Saved entries
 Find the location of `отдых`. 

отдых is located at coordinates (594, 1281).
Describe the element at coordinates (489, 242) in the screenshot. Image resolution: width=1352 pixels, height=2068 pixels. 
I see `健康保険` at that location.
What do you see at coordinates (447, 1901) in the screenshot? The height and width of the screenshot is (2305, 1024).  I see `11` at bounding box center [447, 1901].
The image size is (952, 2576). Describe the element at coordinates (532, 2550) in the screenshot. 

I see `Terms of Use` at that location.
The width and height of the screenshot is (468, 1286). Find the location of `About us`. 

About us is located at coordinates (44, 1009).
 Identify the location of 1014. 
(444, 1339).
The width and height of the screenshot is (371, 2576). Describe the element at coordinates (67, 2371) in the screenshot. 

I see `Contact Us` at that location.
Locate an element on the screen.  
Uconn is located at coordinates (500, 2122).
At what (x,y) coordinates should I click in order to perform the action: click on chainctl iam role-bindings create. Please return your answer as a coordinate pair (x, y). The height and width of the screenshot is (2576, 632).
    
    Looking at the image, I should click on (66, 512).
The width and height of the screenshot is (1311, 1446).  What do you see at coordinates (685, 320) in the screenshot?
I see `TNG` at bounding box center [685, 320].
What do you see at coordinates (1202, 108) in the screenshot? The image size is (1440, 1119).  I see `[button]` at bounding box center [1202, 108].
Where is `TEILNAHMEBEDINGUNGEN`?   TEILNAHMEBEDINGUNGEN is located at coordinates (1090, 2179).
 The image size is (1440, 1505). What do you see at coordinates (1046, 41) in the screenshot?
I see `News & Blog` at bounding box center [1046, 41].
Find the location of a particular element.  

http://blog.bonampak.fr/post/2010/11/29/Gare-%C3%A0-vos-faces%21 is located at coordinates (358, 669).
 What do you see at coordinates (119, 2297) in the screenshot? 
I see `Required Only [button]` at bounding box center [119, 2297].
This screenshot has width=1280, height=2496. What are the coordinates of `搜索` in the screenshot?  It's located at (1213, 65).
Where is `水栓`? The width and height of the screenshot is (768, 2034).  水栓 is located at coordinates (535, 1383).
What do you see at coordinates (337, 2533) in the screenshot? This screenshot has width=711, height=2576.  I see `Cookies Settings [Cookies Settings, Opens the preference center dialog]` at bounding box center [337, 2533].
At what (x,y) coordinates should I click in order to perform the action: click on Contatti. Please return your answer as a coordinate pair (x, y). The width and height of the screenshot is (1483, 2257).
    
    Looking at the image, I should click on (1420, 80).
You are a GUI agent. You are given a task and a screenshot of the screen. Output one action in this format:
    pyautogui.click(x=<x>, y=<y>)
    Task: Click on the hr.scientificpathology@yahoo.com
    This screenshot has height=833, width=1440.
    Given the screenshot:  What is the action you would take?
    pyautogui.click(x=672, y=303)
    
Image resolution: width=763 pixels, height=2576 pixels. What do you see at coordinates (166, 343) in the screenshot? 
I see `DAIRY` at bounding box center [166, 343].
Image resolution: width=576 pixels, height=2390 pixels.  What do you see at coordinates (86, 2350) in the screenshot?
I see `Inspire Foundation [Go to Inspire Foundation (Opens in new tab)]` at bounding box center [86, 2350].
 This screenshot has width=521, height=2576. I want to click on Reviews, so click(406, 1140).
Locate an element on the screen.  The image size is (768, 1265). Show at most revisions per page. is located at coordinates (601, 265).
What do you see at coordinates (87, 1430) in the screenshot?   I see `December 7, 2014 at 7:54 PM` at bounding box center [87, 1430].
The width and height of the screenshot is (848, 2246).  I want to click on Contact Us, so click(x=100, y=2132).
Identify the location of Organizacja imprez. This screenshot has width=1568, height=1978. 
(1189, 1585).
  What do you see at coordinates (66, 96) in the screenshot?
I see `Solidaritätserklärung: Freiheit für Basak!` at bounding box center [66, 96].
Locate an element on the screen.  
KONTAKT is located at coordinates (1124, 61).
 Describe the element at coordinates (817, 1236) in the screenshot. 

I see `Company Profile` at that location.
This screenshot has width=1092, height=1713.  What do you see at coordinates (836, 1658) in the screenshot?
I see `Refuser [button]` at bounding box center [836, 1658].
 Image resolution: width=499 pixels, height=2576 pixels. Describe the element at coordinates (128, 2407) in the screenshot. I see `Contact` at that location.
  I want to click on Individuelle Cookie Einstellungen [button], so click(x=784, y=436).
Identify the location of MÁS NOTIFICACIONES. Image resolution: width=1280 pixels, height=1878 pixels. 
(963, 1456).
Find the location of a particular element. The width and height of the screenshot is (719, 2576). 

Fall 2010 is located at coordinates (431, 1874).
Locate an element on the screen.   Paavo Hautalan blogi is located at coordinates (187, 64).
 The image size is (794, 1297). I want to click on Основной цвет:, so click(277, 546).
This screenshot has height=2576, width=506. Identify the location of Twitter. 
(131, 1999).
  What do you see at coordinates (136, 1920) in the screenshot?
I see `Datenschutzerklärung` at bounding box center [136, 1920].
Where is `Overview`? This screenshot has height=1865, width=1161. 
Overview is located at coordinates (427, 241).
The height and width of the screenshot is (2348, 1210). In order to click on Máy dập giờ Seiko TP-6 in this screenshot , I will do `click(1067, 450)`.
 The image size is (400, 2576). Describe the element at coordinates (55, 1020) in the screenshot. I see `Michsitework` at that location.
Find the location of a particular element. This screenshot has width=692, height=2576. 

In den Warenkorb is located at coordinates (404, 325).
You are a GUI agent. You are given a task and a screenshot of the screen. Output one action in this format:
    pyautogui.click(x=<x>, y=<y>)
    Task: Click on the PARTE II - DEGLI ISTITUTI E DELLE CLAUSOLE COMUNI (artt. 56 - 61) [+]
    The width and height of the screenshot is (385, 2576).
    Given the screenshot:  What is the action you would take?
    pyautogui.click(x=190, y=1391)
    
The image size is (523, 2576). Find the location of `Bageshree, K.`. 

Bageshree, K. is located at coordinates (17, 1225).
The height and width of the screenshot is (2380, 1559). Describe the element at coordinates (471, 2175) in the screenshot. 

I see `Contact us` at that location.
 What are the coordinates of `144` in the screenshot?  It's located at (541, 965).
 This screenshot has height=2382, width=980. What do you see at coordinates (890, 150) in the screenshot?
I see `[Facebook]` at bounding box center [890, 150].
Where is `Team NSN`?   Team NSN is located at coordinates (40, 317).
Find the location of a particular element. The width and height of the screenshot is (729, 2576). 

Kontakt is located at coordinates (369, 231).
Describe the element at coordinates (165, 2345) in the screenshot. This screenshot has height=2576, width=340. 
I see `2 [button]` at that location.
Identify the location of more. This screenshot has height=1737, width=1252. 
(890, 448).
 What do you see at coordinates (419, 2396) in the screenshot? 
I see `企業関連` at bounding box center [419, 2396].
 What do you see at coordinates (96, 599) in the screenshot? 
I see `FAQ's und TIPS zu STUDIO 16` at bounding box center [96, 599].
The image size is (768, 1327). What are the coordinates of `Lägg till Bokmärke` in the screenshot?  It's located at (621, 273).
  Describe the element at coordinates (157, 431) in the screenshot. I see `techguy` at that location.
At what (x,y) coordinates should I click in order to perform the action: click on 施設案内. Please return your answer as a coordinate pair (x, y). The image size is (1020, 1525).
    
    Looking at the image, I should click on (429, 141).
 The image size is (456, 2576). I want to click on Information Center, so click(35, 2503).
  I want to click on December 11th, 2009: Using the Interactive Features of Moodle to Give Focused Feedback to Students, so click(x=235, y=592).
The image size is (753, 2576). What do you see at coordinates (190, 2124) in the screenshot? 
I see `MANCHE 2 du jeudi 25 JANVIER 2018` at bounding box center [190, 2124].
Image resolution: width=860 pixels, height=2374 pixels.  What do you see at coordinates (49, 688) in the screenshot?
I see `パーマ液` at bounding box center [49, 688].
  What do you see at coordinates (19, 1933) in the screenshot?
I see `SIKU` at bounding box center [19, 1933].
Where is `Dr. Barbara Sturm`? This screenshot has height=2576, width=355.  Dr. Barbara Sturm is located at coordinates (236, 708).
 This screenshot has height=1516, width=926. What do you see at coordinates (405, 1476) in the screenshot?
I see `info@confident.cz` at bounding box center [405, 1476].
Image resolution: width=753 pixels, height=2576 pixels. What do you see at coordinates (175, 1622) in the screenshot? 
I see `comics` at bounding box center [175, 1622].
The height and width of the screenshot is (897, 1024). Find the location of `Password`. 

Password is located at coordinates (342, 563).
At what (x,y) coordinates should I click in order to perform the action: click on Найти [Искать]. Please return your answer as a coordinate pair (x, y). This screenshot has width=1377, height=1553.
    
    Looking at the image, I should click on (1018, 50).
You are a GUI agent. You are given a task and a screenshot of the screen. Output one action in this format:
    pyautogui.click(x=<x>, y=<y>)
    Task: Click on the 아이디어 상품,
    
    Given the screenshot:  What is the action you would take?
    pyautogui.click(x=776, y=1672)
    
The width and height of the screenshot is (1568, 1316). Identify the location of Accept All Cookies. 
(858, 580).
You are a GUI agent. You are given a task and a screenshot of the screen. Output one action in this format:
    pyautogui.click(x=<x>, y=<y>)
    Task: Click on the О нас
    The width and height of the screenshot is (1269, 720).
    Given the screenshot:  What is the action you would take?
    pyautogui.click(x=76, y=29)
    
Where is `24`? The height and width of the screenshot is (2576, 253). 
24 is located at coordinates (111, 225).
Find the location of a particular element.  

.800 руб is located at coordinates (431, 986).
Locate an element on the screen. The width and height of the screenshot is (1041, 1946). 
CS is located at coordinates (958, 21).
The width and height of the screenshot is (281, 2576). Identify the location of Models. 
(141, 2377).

• **WHAT THE TASK ASKS**
Repeat word for word the lines above that run from the line containing "Find the location of a particular element. This" through the line containing "The width and height of the screenshot is (385, 2576).", both ends included, and nothing else.

• **YOUR RESPONSE**
Find the location of a particular element. This screenshot has width=692, height=2576. 

In den Warenkorb is located at coordinates (404, 325).
You are a GUI agent. You are given a task and a screenshot of the screen. Output one action in this format:
    pyautogui.click(x=<x>, y=<y>)
    Task: Click on the PARTE II - DEGLI ISTITUTI E DELLE CLAUSOLE COMUNI (artt. 56 - 61) [+]
    The width and height of the screenshot is (385, 2576).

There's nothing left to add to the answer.